=== Section Start ===

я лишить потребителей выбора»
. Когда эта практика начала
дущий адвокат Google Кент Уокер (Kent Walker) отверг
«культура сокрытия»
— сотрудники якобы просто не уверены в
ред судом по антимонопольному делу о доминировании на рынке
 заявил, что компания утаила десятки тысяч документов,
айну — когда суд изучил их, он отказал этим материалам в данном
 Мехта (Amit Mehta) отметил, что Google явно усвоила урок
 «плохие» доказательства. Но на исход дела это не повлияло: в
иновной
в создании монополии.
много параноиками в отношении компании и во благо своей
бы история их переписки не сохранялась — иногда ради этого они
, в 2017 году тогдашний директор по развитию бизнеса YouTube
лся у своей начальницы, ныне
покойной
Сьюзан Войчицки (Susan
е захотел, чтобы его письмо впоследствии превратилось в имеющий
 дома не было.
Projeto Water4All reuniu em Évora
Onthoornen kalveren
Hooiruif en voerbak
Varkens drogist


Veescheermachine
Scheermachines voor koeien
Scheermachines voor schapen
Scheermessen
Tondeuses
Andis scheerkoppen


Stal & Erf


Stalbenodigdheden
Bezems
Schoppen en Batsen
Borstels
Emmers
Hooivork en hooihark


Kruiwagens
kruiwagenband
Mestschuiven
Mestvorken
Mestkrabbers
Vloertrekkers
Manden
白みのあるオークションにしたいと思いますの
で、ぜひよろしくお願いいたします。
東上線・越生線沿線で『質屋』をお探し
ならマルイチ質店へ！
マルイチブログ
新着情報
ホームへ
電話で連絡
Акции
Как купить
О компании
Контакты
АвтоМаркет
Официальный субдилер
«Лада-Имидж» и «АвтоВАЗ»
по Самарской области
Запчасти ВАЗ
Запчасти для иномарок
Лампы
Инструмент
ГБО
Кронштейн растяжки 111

=== Section End ===
=== Section Start ===

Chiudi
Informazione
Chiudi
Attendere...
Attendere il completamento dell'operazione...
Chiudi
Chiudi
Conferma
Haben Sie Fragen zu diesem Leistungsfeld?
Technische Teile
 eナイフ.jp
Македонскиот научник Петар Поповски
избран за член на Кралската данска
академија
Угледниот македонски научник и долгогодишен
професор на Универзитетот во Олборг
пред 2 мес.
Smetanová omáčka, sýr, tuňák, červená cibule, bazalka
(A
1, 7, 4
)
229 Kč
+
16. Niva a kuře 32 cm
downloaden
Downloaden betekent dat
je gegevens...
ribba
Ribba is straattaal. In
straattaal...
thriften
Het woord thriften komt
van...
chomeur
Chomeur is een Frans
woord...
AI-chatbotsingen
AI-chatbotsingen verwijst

=== Section End ===

**EXERCISE:** If a line in the records above contains "Запчасти", copy that line.

**WRITTEN REPLY:**
Запчасти ВАЗ
Запчасти для иномарок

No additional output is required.